SEO methods to avoid
Since black hat SEO methods are much more likely to damage your search engine reputation than improve it, there are definitely some techniques you will want to avoid in your SEO tactics. It’s important to remember that search engine algorithms get smarter and more efficient each year, so hoodwinking them is harder than ever. Below you can learn more about techniques you definitely want to avoid in your search engine optimisation efforts:
Search engines prohibit the buying and selling of links, which also includes trading links for discounts or products and services. Doing so is considered being part of a link scheme and can result in your website being blacklisted. However, this black hat tactic is easy to avoid: do not pay another website to link to your website and do not sell the privilege of adding someone else’s links to your website, simple as that.
Keyword stuffing is creating unnatural, unhelpful, and sometimes unpleasant content to match the keywords you would like to appear in search results for. Google explains keyword stuffing as:
- “Lists of phone numbers without substantial added value.
- Blocks of text listing cities and states a web page is trying to rank for
- Repeating the same words or phrases so often that it sounds unnatural.”
Simply make sure that your content serves a purpose and is well written to avoid this black hat SEO cheat.
Poorly Written or Stolen Content
Similar to the point above, Google and other search engines will rank you according to the calibre of your website content. If your website is full of typos, misspelled words, or doesn’t read naturally, you may be penalised. You may also be penalised if your website content is not original, for example if you copied it from another website.

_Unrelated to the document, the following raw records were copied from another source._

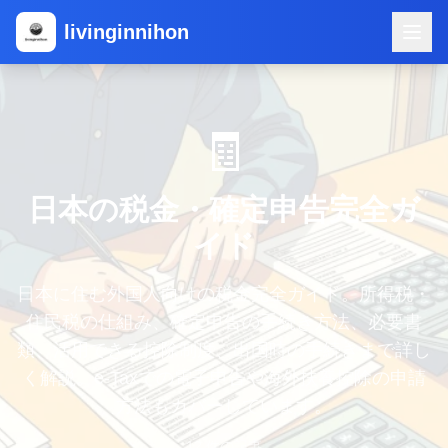
livinginnihon
🧾
日本の税金・確定申告完全ガ
イド
日本に住む外国人向けの税金完全ガイド。所得税・
住民税の仕組み、確定申告の手続き方法、必要書
類、活用できる控除制度、出国時の手続きまで詳し
く解説。e-Taxでの電子申告や海外扶養控除の申請
方法もカバーしています。
12
件の記事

Redirects are the practice of sending website visitors to sites other than the URL they are expecting. Black hat SEO includes using redirects outside of the usual purposes. Often, redirects will begin with a highly ranked page with multiple links to irrelevant pages to boost the position of the irrelevant pages in search results.
Much like the title suggests, this black hat SEO move includes leaving your website link in blog comments, even when there is no cause for it. Fortunately, most search engines no longer crawl blog comment sections so this black hat technique no longer holds any appeal or benefit. Nevertheless, you will still find your blog comments stuffed with comments and links if you don’t have a proper spam filter in place.
What happens if you receive an SEO penalty?
Black hat SEO is not illegal and you won’t face any significant charges or fees. However, if you are caught violating search engine rules, you will most likely be penalised for a specific period of time by way of a Google-imposed drop in traffic, thereby leading to reduced performance in SEO ranking. To learn more about search engine rules and how to avoid them, be sure to have a look at Google’s Webmaster Guidelines. Interestingly enough, even Google has broken its own rules in the past.
According to HubSpot, Google included a follow link in a Google Chrome sponsored post, violating their own SEO black hat rules since the link was sponsored content paid for by the company. As a result, the Google webspam team penalised Google Chrome with lower page ranking for 60 days and the black mark on their search record resulted in a lower ranking for the term “browser”.